**Dataset extract**.
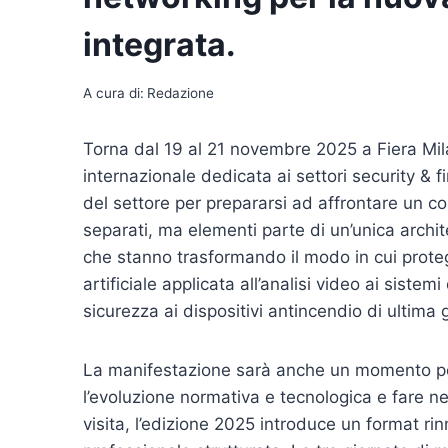
integrata.
A cura di:
Redazione
Torna dal 19 al 21 novembre 2025 a Fiera Mi
internazionale dedicata ai settori security & fir
del settore per prepararsi ad affrontare un co
separati, ma elementi parte di un’unica archit
che stanno trasformando il modo in cui protegg
artificiale applicata all’analisi video ai sistem
sicurezza ai dispositivi antincendio di ultima 
La manifestazione sarà anche un momento per
l’evoluzione normativa e tecnologica e fare ne
visita, l’edizione 2025 introduce un format r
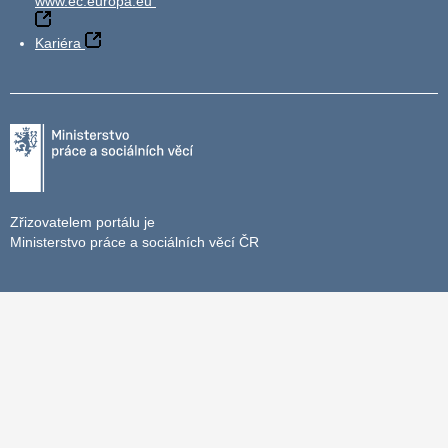
www.ec.europa.eu
Kariéra
Zřizovatelem portálu je
Ministerstvo práce a sociálních věcí ČR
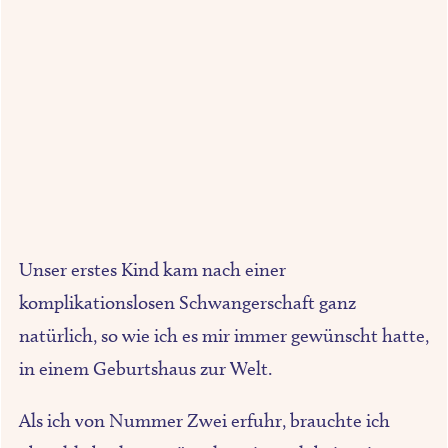
Unser erstes Kind kam nach einer
komplikationslosen Schwangerschaft ganz
natürlich, so wie ich es mir immer gewünscht hatte,
in einem Geburtshaus zur Welt.
Als ich von Nummer Zwei erfuhr, brauchte ich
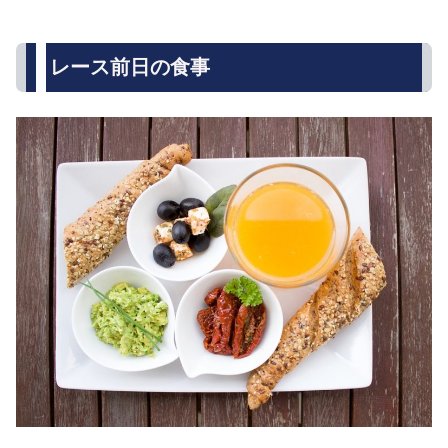
レース前日の食事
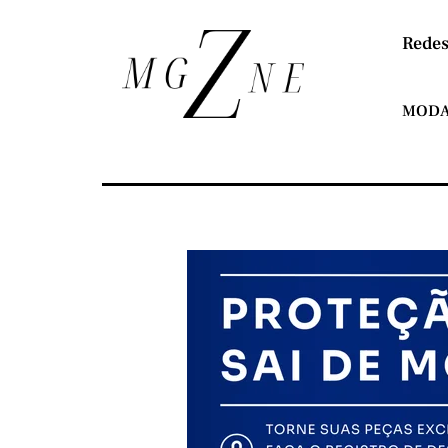
Redes
MOD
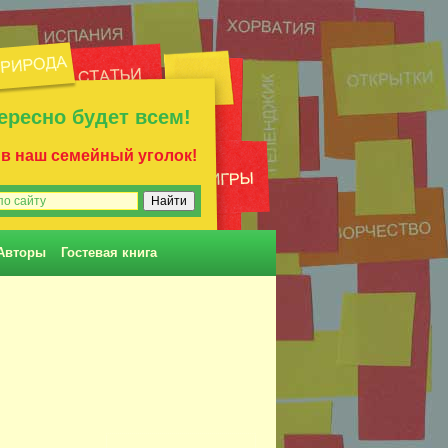
ересно будет всем!
 в наш семейный уголок!
Авторы
Гостевая книга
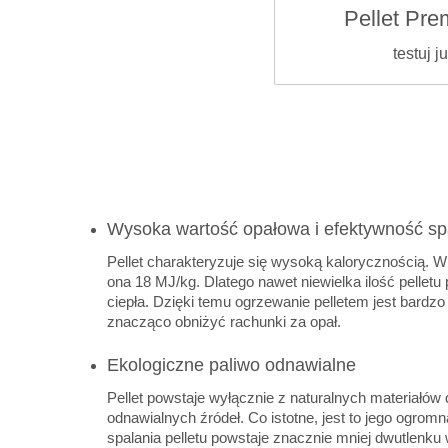
Pellet Pr
testuj j
Wysoka wartość opałowa i efektywność sp
Pellet charakteryzuje się wysoką kalorycznością. 
ona 18 MJ/kg. Dlatego nawet niewielka ilość pelletu
ciepła. Dzięki temu ogrzewanie pelletem jest bard
znacząco obniżyć rachunki za opał.
Ekologiczne paliwo odnawialne
Pellet powstaje wyłącznie z naturalnych materiał
odnawialnych źródeł. Co istotne, jest to jego ogrom
spalania pelletu powstaje znacznie mniej dwutlenku 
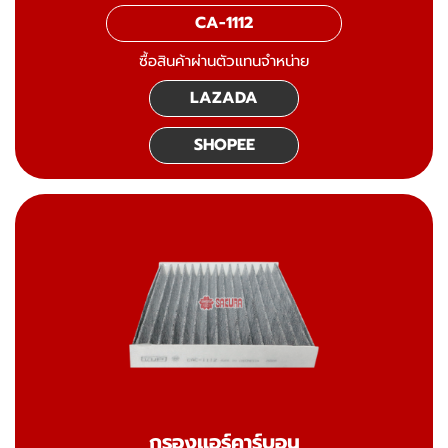
CA-1112
ซื้อสินค้าผ่านตัวแทนจำหน่าย
LAZADA
SHOPEE
กรองแอร์คาร์บอน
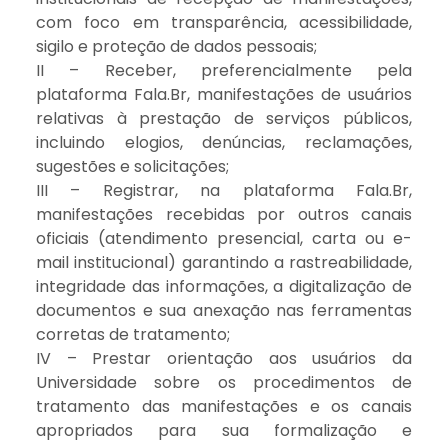
com foco em transparência, acessibilidade,
sigilo e proteção de dados pessoais;
II – Receber, preferencialmente pela
plataforma Fala.Br, manifestações de usuários
relativas à prestação de serviços públicos,
incluindo elogios, denúncias, reclamações,
sugestões e solicitações;
III – Registrar, na plataforma Fala.Br,
manifestações recebidas por outros canais
oficiais (atendimento presencial, carta ou e-
mail institucional) garantindo a rastreabilidade,
integridade das informações, a digitalização de
documentos e sua anexação nas ferramentas
corretas de tratamento;
IV – Prestar orientação aos usuários da
Universidade sobre os procedimentos de
tratamento das manifestações e os canais
apropriados para sua formalização e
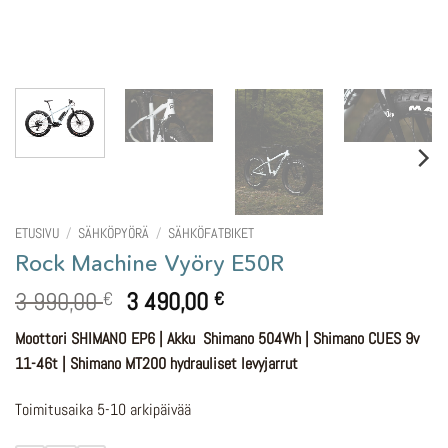
ETUSIVU
/
SÄHKÖPYÖRÄ
/
SÄHKÖFATBIKET
Rock Machine Vyöry E50R
Alkuperäinen
Nykyinen
3 990,00
3 490,00
€
€
hinta
hinta
Moottori SHIMANO EP6 | Akku Shimano 504Wh | Shimano CUES 9v
oli:
on:
11-46t | Shimano MT200 hydrauliset levyjarrut
3
3
990,00 €.
490,00 €.
Toimitusaika 5-10 arkipäivää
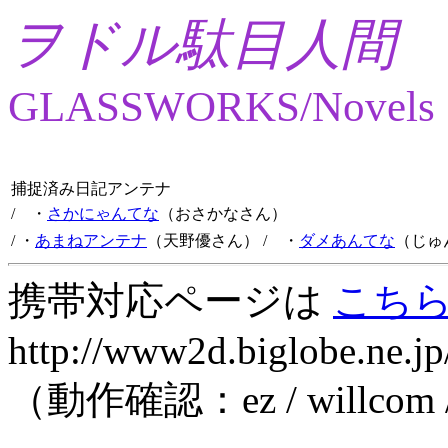
ヲドル駄目人間
GLASSWORKS/Novels
捕捉済み日記アンテナ
/ ・
さかにゃんてな
（おさかなさん）
/ ・
あまねアンテナ
（天野優さん）
/ ・
ダメあんてな
（じゅ
携帯対応ページは
こち
http://www2d.biglobe.ne.jp
（動作確認：ez / willcom 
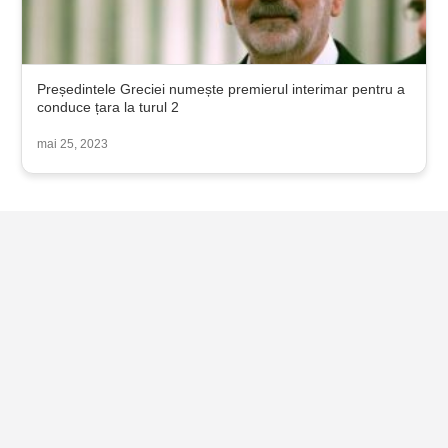
Președintele Greciei numește premierul interimar pentru a
conduce țara la turul 2
mai 25, 2023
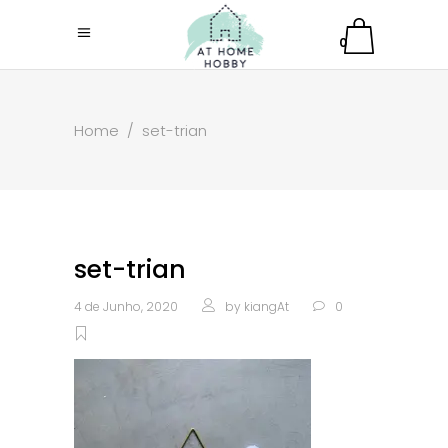
0
Home
/
set-trian
set-trian
4 de Junho, 2020
by
kiangAt
0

**What the exercise asks**. For each line in the entries that holds "Fala", return that line.

**Written solution**.
plataforma Fala.Br, manifestações de usuários
III – Registrar, na plataforma Fala.Br,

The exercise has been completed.